Video 1. SSC Predictions on KITTI-360. Input image (top), color-coded voxel grids (bottom). The voxels indicate if a certain region is occupied or not, the color indicates the class. A color to class map can be found in Figure 2. We compare the predictions of our S4C against the ground truth and other fully supervised state-of-the-art methods. The current method is displayed in the bottom left corner.

Abstract

Our proposed method can reconstruct a scene from a single image and only relies on videos and pseudo segmentation ground truth generated from off-the-shelf image segmentation network during training.
Unlike existing methods, which use discrete voxel grids, we represent scenes as implicit semantic fields.

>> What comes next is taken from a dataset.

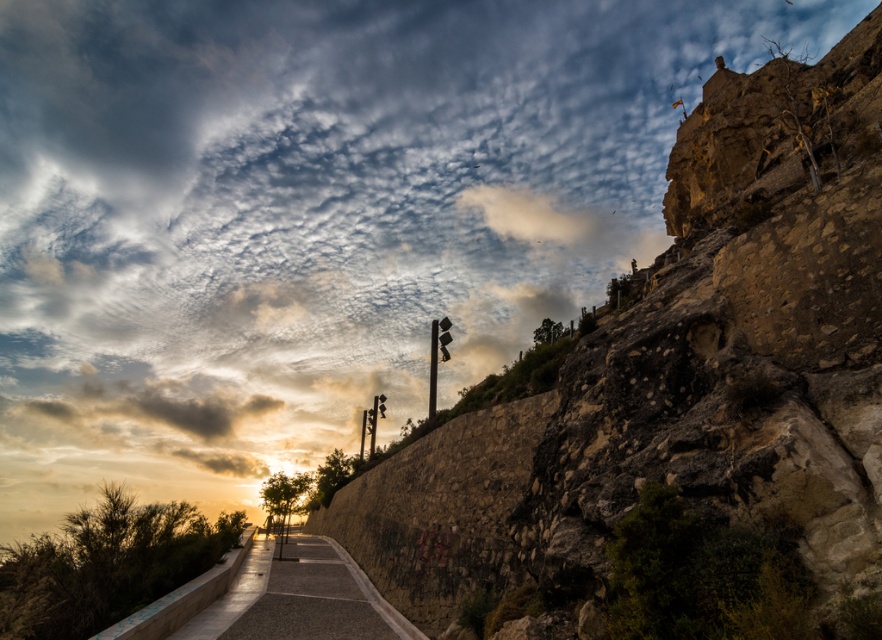 You are standing at the base of the hill looking up the pathway. There are two points marked on the image. Which point, point [791,456] or point [240,627], is closer to you?

Point [791,456] is closer to the viewer than point [240,627].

This formulation allows querying any point within the camera frustum for occupancy and semantic class. Our architecture is trained through rendering-based self-supervised losses.
Nonetheless, our method achieves performance close to fully supervised state-of-the-art methods. Additionally, our method demonstrates strong generalization capabilities and can synthesize accurate segmentation maps for far away viewpoints.

Method

Overview

Figure 1. Overview. a) From an input image $\textbf{I}_\textbf{I}$, an encoder-decoder network predicts a pixel-aligned feature map $\textbf{F}$ describing a semantic field in the frustum of the image. The feature $f_{\textbf{u}_i}$ of pixel $\textbf{u}_i$ encodes the semantic and occupancy distribution on the ray cast from the optical center through the pixel. b) The semantic field allows rendering novel views and their corresponding semantic segmentation via volumetric rendering. A 3D point $\textbf{x}_i$ is projected into the input image and therefore $\textbf{F}$ to sample $f_{\textbf{u}_i}$. Combined with positional encoding of $\textbf{x}_i$, two MLPs decode the density of the point $\sigma_i$ and semantic label $l_i$, respectively. The color $c_i$ for novel view synthesis is obtained from other images via color sampling. c) To achieve best results, we require training views to cover as much surface of the scene as possible. Therefore, we sample side views from random future timesteps, that observe areas of the scene that are occluded in the input frame.

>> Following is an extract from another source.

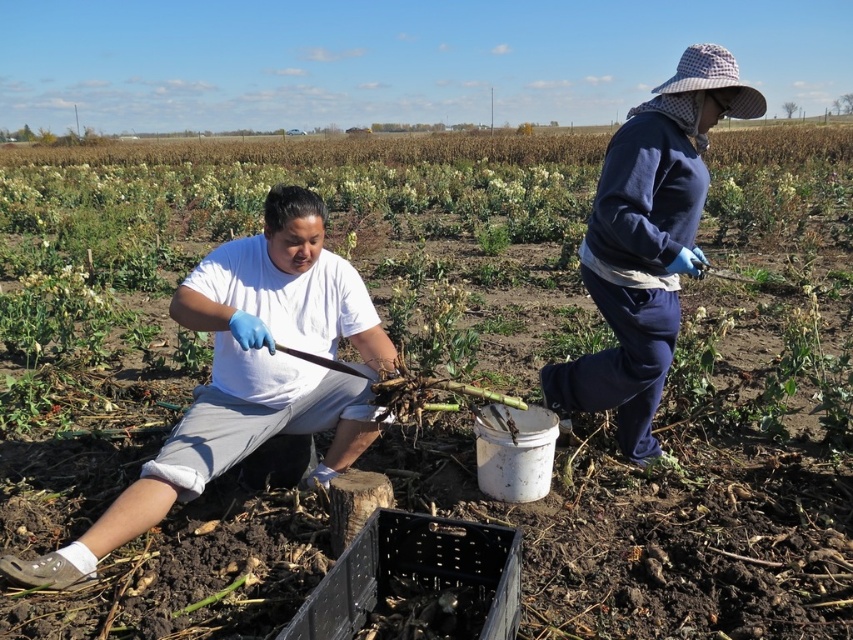 You are standing in the field and want to hand a tool to both the person in the white cotton shirt at center and the person in the navy fleece jacket at upper right. Which person should you approach first to ensure you can reach them without moving too far from your current position?

You should approach the white cotton shirt at center first because it is closer to you than the navy fleece jacket at upper right, so you can reach them without moving as far.

You are a farmer planning to hang both the white cotton shirt at center and the navy fleece jacket at upper right on a clothesline. The clothesline is only 1.2 meters tall. Which item will require a taller clothesline to dry properly?

The navy fleece jacket at upper right requires a taller clothesline because it has a greater height than the white cotton shirt at center, which is shorter. Since the clothesline is only 1.2 meters tall, the jacket may need a higher line to avoid touching the ground.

We train our model using muti-view consistency i.e. how does my scene look from different views given the 3D understanding predicted from a singular input image. This self-supervised manner differs from other methods that use the 3D ground truth directly. Like in BehindTheScences, we resample colour instead of predicting it. This reduces model complexity significantly, as colour is view-dependent and is strongly influenced by high-frequency components. The reduced complexity enables our model to predict meaningful 3D representations of a scene given only a single RGB input image.
In addition, we reconstruct semantic views as part of the training. Unfortunately, we do not have a ground truth for most views used during training. Thus we use a pre-trained off-the-shelf 2D semantic segmentation network to generate imperfect pseudo-ground truths forgoing any 2D semantic segmentation ground truth.
Instead of directly predicting an explicit voxel grid like other methods, we use an implicit semantic field (similar to NeRF). These semantic fields can be queried at any point within the camera frustum for occupancy and class distribution.
Hence we can use a semantic field to generate voxel girds for a certain scene (see Semantic Scene Completion). However, the implicit scene representation affords us additional flexibility. For example, we can generate continuous semantic segmentation maps for unobserved views or denoise existing 2D semantic masks (see Synthezing Segmentation masks).

Results

Semantic Scene Completion

SSCBench_main

Figure 2. Predicted voxel grids for SSCBench-KITTI-360. The qualitative evaluation of our method on occupancy maps shows that our method is able to accurately reconstruct and label the scene. Especially a comparison to other image based methods like MonoScene shows, that S4C is able to recover details such as the driveway on the right in image 1. The resulting voxel occupancy from S4C shows fewer holes then for Lidar based training, which reproduce holes found in the ground truth.

We evaluate our method on the novel SSCBench KITTI-360 dataset and display close to state-of-the-art performance both qualitatively and quantitively. This is despite S4C being the only self-supervised method. All other methods rely on the 3D voxel grid during their training process.
Out of fairness, we currently exclude VoxFormer from our comparisons, as our reproduction attempts lead to results significantly worse than what was observed in the SSCBench paper. We hope to be able to resolve this issue soon (see this issue ).

Synthezing Segmentation masks

Synthezing_Segmentations

Figure 3. Predicted segmentation masks by our model and semantic novel view synthesis. For the a given input image (marked in orange), we can predict a dense segmentation mask. Additionally, our formulation allows to synthesize segmentation masks for later frames (+5, +10, +15) of the video (10 frames per second). Even when the new view points are far away from the input view, the synthesized segmentation masks are clean and capture the semantics correctly.

We demonstrate additional use cases for our method. S4C can predict segmentation masks that are more accurate than the pseudo-ground truth it was trained on (label denoising). Also, we can synthesize accurate and continuous semantic masks for viewpoints multiple time steps in the future (the KITTI-360 dataset consists of video sequences). Other methods that produce explicit voxel grids struggle with these tasks due to the discrete nature of their chosen representation.